• Exercise aim
Copy each line below in which the word "MATX" occurs.

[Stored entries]
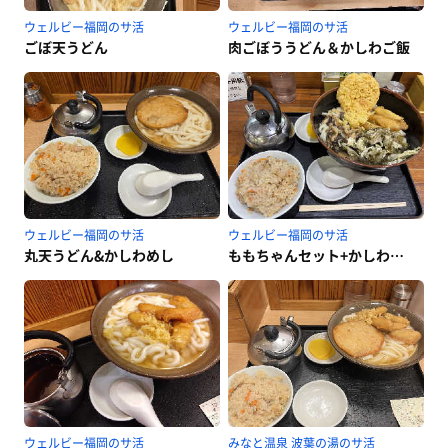
ウェルビー福岡のサ活
ウェルビー福岡のサ活
ごぼ天うどん
肉ごぼううどん＆かしわご飯
ウェルビー福岡のサ活
ウェルビー福岡のサ活
丸天うどん&かしわめし
ももちゃんセット+かしわご飯+ごぼてん
ウェルビー福岡のサ活
みなと温泉 波葉の湯のサ活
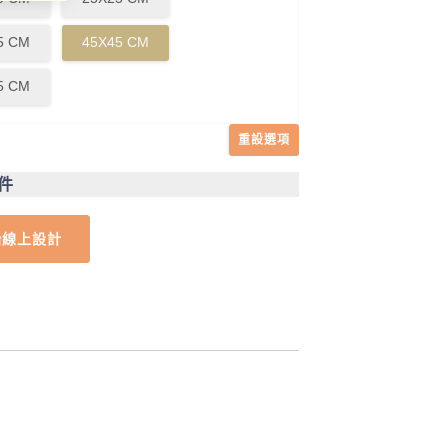
5 CM
45X45 CM
5 CM
重設選項
1件
始線上設計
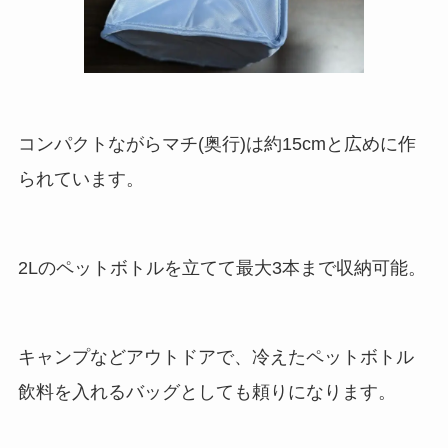
コンパクトながらマチ(奥行)は約15cmと広めに作
られています。
2Lのペットボトルを立てて最大3本まで収納可能。
キャンプなどアウトドアで、冷えたペットボトル
飲料を入れるバッグとしても頼りになります。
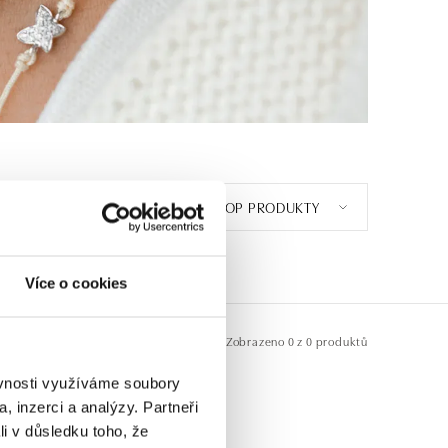
TOP PRODUKTY
E
1
Více o cookies
Zobrazeno
0 z 0 produktů
ěvnosti využíváme soubory
, inzerci a analýzy. Partneři
li v důsledku toho, že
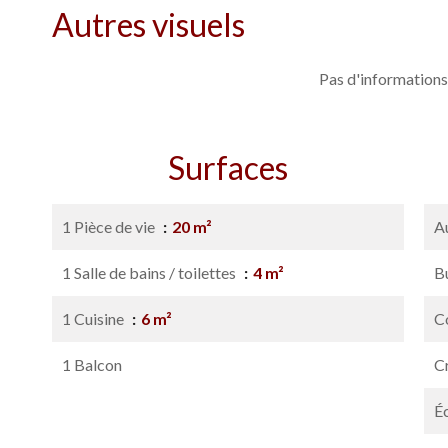
Autres visuels
Pas d'informations
Surfaces
1 Pièce de vie
20 m²
A
1 Salle de bains / toilettes
4 m²
B
1 Cuisine
6 m²
C
1 Balcon
C
É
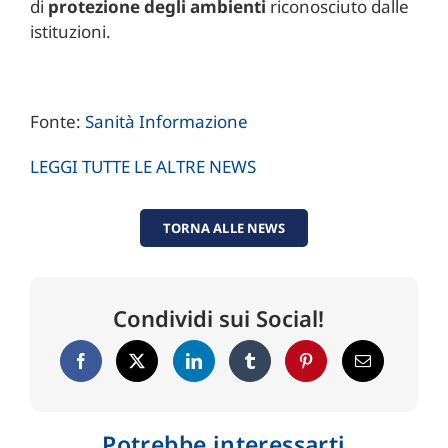
di
protezione degli ambienti
riconosciuto dalle
istituzioni.
Fonte:
Sanità Informazione
LEGGI TUTTE LE ALTRE NEWS
TORNA ALLE NEWS
Condividi sui Social!
Potrebbe interessarti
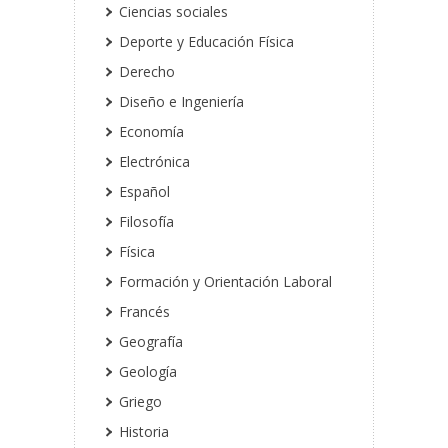
Ciencias sociales
Deporte y Educación Física
Derecho
Diseño e Ingeniería
Economía
Electrónica
Español
Filosofía
Física
Formación y Orientación Laboral
Francés
Geografía
Geología
Griego
Historia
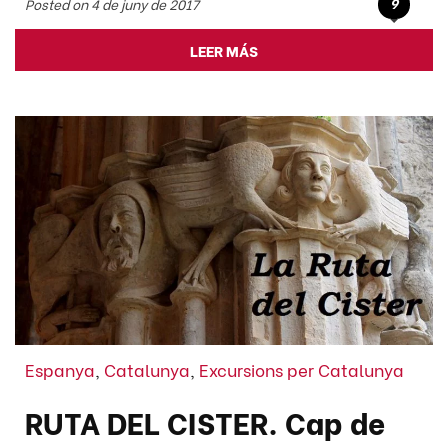
9
Posted on 4 de juny de 2017
LEER MÁS
Espanya
,
Catalunya
,
Excursions per Catalunya
RUTA DEL CISTER. Cap de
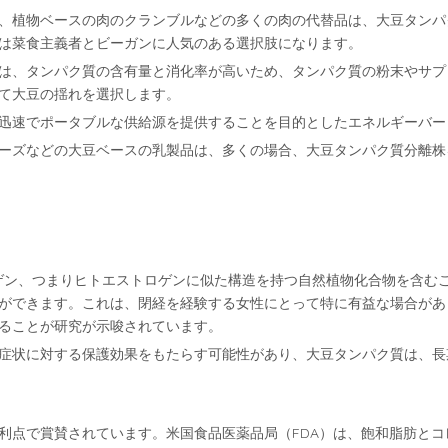
、植物ベースの肉のクランブルなどの多くの肉の代替品は、大豆タンパ
は菜食主義者とビーガンに人気のある選択肢になります。
は、タンパク質の含有量と消化率が高いため、タンパク質の粉末やサプ
て大豆の揺れを選択します。
迅速でポータブルな供給源を提供することを目的としたエネルギーバー
ーズなどの大豆ベースの乳製品は、多くの場合、大豆タンパク質分離株
ゲン、つまりヒトエストロゲンに似た構造を持つ自然植物化合物を含む
ができます。これは、閉経を経験する女性にとって特に有益な場合があ
ることが研究が示唆されています。
症状に対する保護効果をもたらす可能性があり、大豆タンパク質は、長
利点で賞賛されています。米国食品医薬品局（FDA）は、飽和脂肪とコ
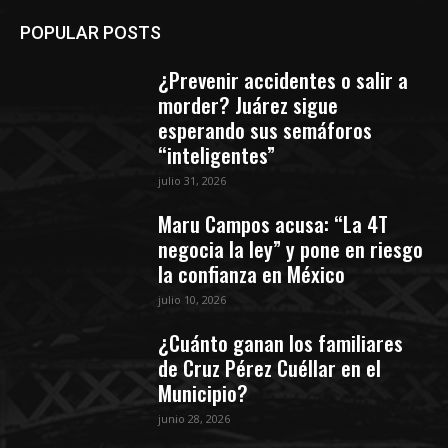
POPULAR POSTS
¿Prevenir accidentes o salir a
morder? Juárez sigue
esperando sus semáforos
“inteligentes”
julio 31, 2026
Maru Campos acusa: “La 4T
negocia la ley” y pone en riesgo
la confianza en México
julio 10, 2026
¿Cuánto ganan los familiares
de Cruz Pérez Cuéllar en el
Municipio?
junio 28, 2026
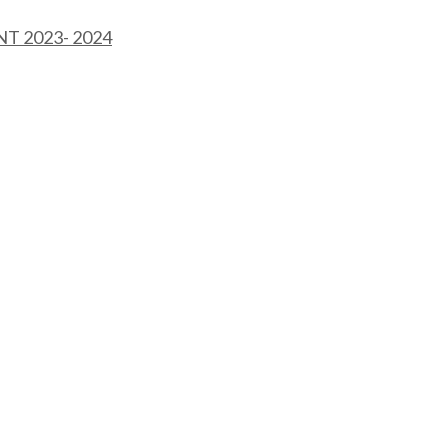
T 2023- 2024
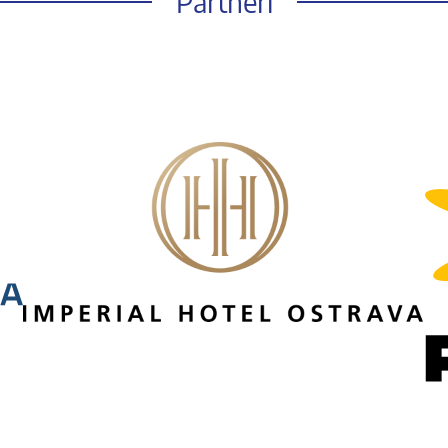
Partneři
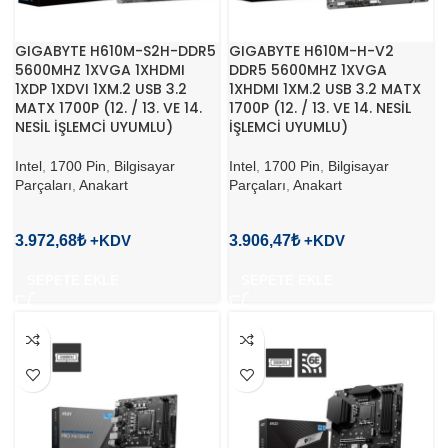
GIGABYTE H610M-S2H-DDR5
GIGABYTE H610M-H-V2
5600MHZ 1XVGA 1XHDMI
DDR5 5600MHZ 1XVGA
1XDP 1XDVI 1XM.2 USB 3.2
1XHDMI 1XM.2 USB 3.2 MATX
MATX 1700P (12. / 13. VE 14.
1700P (12. / 13. VE 14. NESİL
NESİL İŞLEMCİ UYUMLU)
İŞLEMCİ UYUMLU)
Intel
,
1700 Pin
,
Bilgisayar
Intel
,
1700 Pin
,
Bilgisayar
Parçaları
,
Anakart
Parçaları
,
Anakart
3.972,68
₺
3.906,47
₺
SEPETE EKLE
SEPETE EKLE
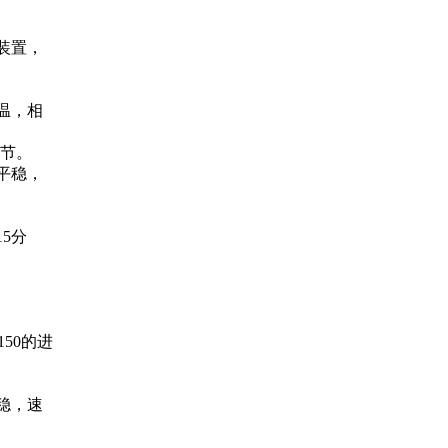
装置，
温，相
调节。
平稳，
5分
50的进
稳，速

• Result of the task
1XHDMI 1XM.2 USB 3.2 MATX
MATX 1700P (12. / 13. VE 14.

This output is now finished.